DIRECTIONS = Every line from the one with "Branchen [tab] (732, 1073)" to the one with "Marius Garnatz (687, 903)", including those two, is to be copied exactly; all other lines of the entries below are left out.

AVAILABLE DATA =

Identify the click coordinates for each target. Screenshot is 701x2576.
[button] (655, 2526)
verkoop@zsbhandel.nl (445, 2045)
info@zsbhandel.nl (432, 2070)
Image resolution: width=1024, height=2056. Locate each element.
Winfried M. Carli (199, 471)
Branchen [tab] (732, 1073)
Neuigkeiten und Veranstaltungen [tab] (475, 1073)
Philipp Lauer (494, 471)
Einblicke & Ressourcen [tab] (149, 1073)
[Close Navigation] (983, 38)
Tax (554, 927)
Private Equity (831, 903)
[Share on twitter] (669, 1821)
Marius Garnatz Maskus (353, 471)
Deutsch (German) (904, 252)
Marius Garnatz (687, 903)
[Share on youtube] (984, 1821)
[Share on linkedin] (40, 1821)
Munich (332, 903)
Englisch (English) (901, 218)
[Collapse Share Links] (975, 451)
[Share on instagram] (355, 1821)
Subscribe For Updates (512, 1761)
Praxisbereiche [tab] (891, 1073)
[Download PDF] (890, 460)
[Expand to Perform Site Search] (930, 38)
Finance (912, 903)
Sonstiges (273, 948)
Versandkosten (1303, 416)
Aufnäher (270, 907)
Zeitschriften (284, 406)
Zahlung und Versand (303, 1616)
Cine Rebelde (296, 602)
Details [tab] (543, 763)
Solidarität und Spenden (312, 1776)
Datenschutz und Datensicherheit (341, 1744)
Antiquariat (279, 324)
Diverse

RESPONSE TO THIS EXERCISE =
Branchen [tab] (732, 1073)
Neuigkeiten und Veranstaltungen [tab] (475, 1073)
Philipp Lauer (494, 471)
Einblicke & Ressourcen [tab] (149, 1073)
[Close Navigation] (983, 38)
Tax (554, 927)
Private Equity (831, 903)
[Share on twitter] (669, 1821)
Marius Garnatz Maskus (353, 471)
Deutsch (German) (904, 252)
Marius Garnatz (687, 903)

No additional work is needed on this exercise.